The decision marks a broader recalibration in the World Bank’s approach: rather than tracking how much of its portfolio is labelled climate-related, it will increasingly assess whether projects deliver concrete development gains and climate resilience benefits.
“Our framework has served its purpose well, embedding smart development in all we do in response to client needs and priorities. We will therefore extend the CCAP,” the World Bank said in a statement.
Shift from climate targets to outcome-based lending
The move reflects months of pressure from the Trump administration, which has argued that international financial institutions should return to their traditional mandates of poverty reduction, infrastructure and macroeconomic stability instead of expanding into climate, gender and other policy areas.
US Treasury Secretary Scott Bessent has been among the most vocal critics of the World Bank’s climate agenda. Earlier this year, he urged both the World Bank and the International Monetary Fund to refocus on their “core missions.” In April, he described the bank’s emphasis on climate financing targets as “myopic” and called for those metrics to be dropped.
Ajay Banga, who became World Bank president in 2023, was initially tasked with expanding climate lending by making greater use of the bank’s balance sheet. Over time, however, he has shifted the institution toward what he calls “smart development” — an approach that seeks to combine job creation and economic growth with climate resilience where relevant.
In practical terms, that means financing projects such as drought-resistant agriculture, storm-resilient infrastructure, renewable energy and improved water systems when they align with client country priorities. The bank says the emphasis is now on whether projects produce measurable development outcomes rather than whether they meet a fixed climate lending share.
The World Bank said it will continue to report climate-related indicators, including net greenhouse gas emissions and the number of beneficiaries with improved resilience to climate risks. These will be tracked at the project level and through quarterly and annual portfolio reporting.
It also said it would examine ways to strengthen its work on adaptation, biodiversity and pollution.
Climate action plan remains, but lending quotas are gone
Although the lending target will be removed, the World Bank is not abandoning its broader climate framework.
The institution has asked its Independent Evaluation Group to review the Climate Change Action Plan, which was first introduced in 2016 and has been renewed in rolling five-year cycles. Extending the plan allows the bank to preserve its climate architecture while stepping back from politically sensitive lending targets.
The previous benchmark of allocating 35 per cent of lending to climate-related projects has also been dropped. Bank officials have argued, however, that demand for climate co-benefit projects remains strong among borrowing countries, suggesting that the operational shift may be more about reporting and accountability than about a wholesale retreat from climate-related financing.
The decision also highlights divisions among the bank’s shareholders. Last October, France and 18 other shareholder countries signed a letter supporting continued World Bank engagement on climate change. The United States declined to sign, as did executive directors representing Russia, Saudi Arabia and Kuwait, while India and Japan abstained.
French Development Minister Eleonore Caroit had made a last-minute appeal for the bank to preserve the climate finance target, underscoring the political sensitivity of the issue among major shareholders.
Europe heatwave highlights the stakes of climate policy
The timing of the World Bank’s decision is notable.
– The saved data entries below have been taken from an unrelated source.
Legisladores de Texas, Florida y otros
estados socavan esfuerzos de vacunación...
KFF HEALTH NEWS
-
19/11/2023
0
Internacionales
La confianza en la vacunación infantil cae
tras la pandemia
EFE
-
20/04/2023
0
Europe is currently experiencing one of
its most intense heatwaves on record, with temperatures above 40 degrees Celsius in several countries and widespread disruption to transport, health systems and infrastructure.
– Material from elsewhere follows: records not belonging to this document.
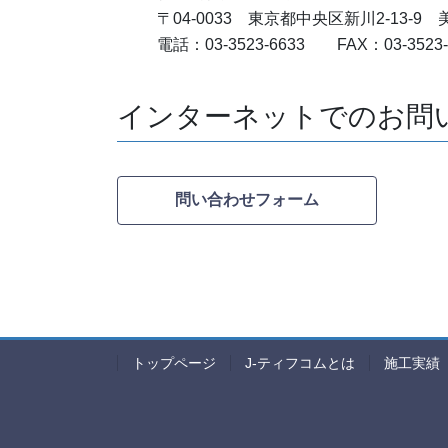
〒04-0033 東京都中央区新川2-13-9
電話：03-3523-6633 FAX：03-3523-
インターネットでのお問
問い合わせフォーム
トップページ
J-ティフコムとは
施工実績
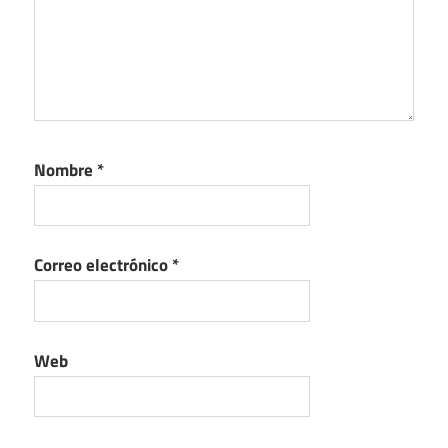
Nombre
*
Correo electrónico
*
Web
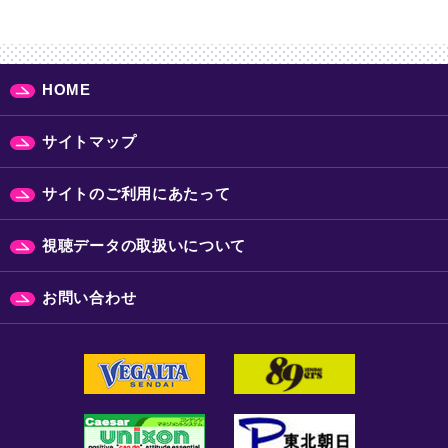
HOME
サイトマップ
サイトのご利用にあたって
視聴データの取扱いについて
お問い合わせ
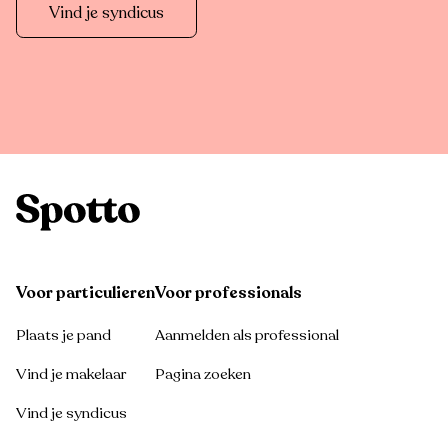
Vind je syndicus
Voor particulieren
Voor professionals
Plaats je pand
Aanmelden als professional
Vind je makelaar
Pagina zoeken
Vind je syndicus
According to World Health Organization Director-General Tedros Adhanom Ghebreyesus, more than 1,300 excess deaths linked to high temperatures have been recorded across Europe since June 21. He warned that Europe is warming at roughly twice the global average, increasing the strain on already vulnerable infrastructure.
The heatwave has affected Germany, France, the Czech Republic, Switzerland, the UK and other countries, with national temperature records broken in several places. Roads have softened, railway tracks have buckled and signalling systems have been disrupted. In Germany, sections of the Autobahn were damaged as concrete slabs expanded and cracked under extreme heat. In France, train delays, melting roads and power outages were reported, while EDF reduced output at some nuclear plants because high river temperatures affected cooling.
Hospitals have also come under pressure. Paris public hospitals activated emergency measures after emergency departments saw nearly 3,000 patients in 24 hours, about one-third more than normal. Cases of heatstroke, dehydration and heart-related emergencies have risen sharply, particularly among older people.
Scientists say the heatwave has been intensified by an Omega block, a weather pattern that traps hot air over a region for extended periods. Climate researchers have long warned that such events are becoming more frequent, more intense and longer lasting as global temperatures rise.